The sera of patients with lupus erythematosus and other “autosensitivity” diseases, such as rheumatoid arthritis, frequently contain not only the LE cell factor but antinuclear antibodies directed against denatured and native DNA, Sm antigen of the nucleus, protein associated with RNA, and probably many other nuclear antigens. The patients rarely have antibody only to a single nuclear antigen and, furthermore, these antinuclear antibodies are found to be heterogeneous immunoglobulins of the γG, γA, and γM immunoglobulin classes. Data are presented which suggest that at least in rheumatoid arthritis the antibodies may be the result rather than the cause of the disease. Similar antibodies have been elicited by immunization of animals with killed bacteria, human serum, and DNA components conjugated to carrier proteins. Animals with such experimentally induced antibodies do not acquire “human” diseases and it is of further interest that such antinuclear antibodies are found in low concentrations in humans without disease. The above data, taken together with the observations that antinuclear antibodies are generally incapable of injuring intact cells, initially suggest that these antibodies have limited pathogenetic significance. This may not be the case, however, because there is increasing evidence that nuclear antigens and antinuclear antibodies may be one of a series of antigen-antibody combinations capable of eliciting inflammation of the synovium within the joint and along the basement membrane of the renal glomerulus.
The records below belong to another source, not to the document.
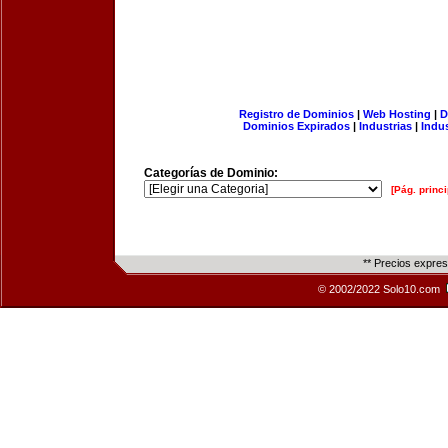
Registro de Dominios
|
Web Hosting
|
D
Dominios Expirados
|
Industrias
|
Indu
Categorías de Dominio:
[Pág. princi
** Precios expre
© 2002/2022 Solo10.com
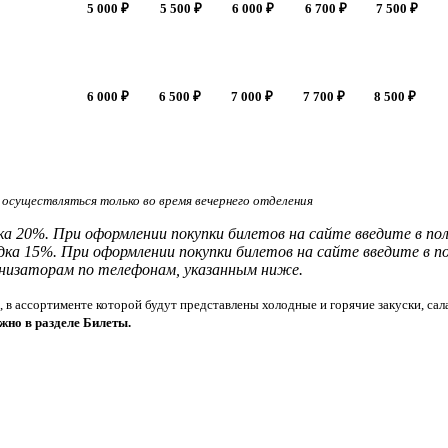
5 000
₽
5 500
₽
6 000
₽
6 700
₽
7 500
₽
6 000
₽
6 500
₽
7 000
₽
7 700
₽
8 500
₽
осуществляться только во время вечернего отделения
идка 20%. При оформлении покупки билетов на сайте введите в
идка 15%.
При оформлении покупки билетов на сайте введите в
анизаторам по телефонам, указанным ниже.
а, в ассортименте которой будут представлены холодные и горячие закуски, сал
жно в разделе Билеты.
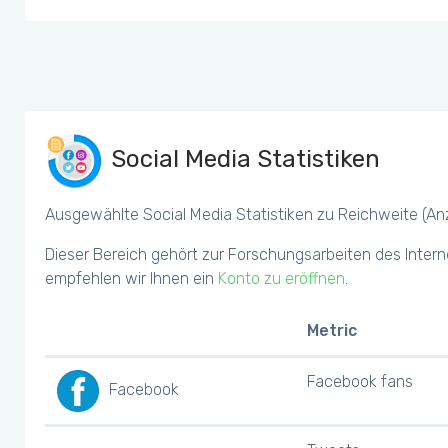
Social Media Statistiken
Ausgewählte Social Media Statistiken zu Reichweite (Anza
Dieser Bereich gehört zur Forschungsarbeiten des Intern
empfehlen wir Ihnen ein
Konto zu eröffnen
.
Metric
Facebook fans
Facebook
One animal disease which may bear on this question is Aleutian disease of mink. We have recently had the opportunity to examine 16 pairs of mink sera taken before and after the onset of the disease. Nuclear antigen (DNA) was detected in all these sera both before and after onset of the disease. Only in the diseased animals was antinuclear antibody detectable. It has been suggested by others that the vasculitis and other immunopathologic features of Aleutian disease are due to circulating antigen-antibody complexes even though the disease can be transmitted from mink to mink by filterable material.